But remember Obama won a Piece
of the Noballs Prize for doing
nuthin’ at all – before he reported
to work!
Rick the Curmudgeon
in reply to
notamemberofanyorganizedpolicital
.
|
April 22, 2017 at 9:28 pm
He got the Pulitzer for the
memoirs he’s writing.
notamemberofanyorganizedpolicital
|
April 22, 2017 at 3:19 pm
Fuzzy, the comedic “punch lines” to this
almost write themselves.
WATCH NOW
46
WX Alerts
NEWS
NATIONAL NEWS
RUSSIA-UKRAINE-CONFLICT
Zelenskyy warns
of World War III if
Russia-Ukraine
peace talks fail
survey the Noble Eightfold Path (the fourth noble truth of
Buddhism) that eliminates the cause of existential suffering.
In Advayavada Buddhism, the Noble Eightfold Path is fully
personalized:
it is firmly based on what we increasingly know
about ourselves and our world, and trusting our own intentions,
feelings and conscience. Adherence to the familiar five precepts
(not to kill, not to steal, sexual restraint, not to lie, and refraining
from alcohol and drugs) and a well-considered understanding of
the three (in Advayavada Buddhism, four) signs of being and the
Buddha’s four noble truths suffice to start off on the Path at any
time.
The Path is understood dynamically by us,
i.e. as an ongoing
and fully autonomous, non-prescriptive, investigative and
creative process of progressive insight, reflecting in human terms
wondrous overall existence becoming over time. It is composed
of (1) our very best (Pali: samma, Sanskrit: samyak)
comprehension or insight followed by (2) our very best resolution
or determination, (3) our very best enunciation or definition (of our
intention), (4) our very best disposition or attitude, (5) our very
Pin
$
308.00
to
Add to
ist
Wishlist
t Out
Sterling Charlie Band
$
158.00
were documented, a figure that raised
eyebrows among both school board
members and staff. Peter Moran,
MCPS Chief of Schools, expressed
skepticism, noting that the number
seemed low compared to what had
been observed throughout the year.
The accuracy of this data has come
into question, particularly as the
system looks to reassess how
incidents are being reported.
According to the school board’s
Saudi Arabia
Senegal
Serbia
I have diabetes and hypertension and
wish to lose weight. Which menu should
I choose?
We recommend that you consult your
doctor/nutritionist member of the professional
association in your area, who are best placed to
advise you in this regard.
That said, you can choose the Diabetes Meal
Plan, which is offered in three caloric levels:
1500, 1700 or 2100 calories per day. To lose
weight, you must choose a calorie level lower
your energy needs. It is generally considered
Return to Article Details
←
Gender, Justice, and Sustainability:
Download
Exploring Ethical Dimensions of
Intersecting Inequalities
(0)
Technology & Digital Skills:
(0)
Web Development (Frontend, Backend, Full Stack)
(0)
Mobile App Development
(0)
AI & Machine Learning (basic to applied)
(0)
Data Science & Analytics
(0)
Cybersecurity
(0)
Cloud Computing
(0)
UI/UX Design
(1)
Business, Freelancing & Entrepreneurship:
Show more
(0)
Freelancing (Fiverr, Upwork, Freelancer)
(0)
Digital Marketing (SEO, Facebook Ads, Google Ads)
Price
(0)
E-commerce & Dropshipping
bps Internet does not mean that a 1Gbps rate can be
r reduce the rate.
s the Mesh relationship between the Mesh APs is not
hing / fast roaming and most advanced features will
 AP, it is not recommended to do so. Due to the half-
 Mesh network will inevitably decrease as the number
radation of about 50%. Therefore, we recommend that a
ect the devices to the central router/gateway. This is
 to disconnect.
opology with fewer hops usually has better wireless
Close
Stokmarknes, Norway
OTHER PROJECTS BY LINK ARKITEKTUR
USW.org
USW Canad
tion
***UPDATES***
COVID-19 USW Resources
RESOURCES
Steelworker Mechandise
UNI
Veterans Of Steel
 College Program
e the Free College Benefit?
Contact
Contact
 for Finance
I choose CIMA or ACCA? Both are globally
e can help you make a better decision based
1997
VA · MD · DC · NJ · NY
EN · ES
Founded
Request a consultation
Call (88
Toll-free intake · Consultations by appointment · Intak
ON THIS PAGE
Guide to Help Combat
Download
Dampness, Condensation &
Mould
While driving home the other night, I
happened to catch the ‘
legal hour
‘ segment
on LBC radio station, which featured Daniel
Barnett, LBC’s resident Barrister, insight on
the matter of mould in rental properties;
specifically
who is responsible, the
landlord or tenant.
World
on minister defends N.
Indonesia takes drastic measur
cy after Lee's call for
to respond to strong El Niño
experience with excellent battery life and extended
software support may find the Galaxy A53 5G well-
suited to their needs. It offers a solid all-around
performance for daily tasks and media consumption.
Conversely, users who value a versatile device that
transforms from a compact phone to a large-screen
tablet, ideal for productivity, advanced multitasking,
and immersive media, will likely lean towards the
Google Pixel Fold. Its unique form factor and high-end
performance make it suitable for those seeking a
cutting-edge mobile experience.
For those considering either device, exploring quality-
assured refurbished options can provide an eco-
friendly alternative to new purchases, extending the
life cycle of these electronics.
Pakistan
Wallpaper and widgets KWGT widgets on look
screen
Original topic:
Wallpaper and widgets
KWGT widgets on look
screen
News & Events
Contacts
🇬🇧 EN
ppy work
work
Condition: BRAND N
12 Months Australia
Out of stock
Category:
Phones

· · · · ·

WORK INSTRUCTION: Within the material above, extract exactly the lines that start at the line containing "on minister defends N." and stop after the line containing "tablet, ideal for", and only those.

ANSWER TO THIS PROBLEM:
on minister defends N.
Indonesia takes drastic measur
cy after Lee's call for
to respond to strong El Niño
experience with excellent battery life and extended
software support may find the Galaxy A53 5G well-
suited to their needs. It offers a solid all-around
performance for daily tasks and media consumption.
Conversely, users who value a versatile device that
transforms from a compact phone to a large-screen
tablet, ideal for productivity, advanced multitasking,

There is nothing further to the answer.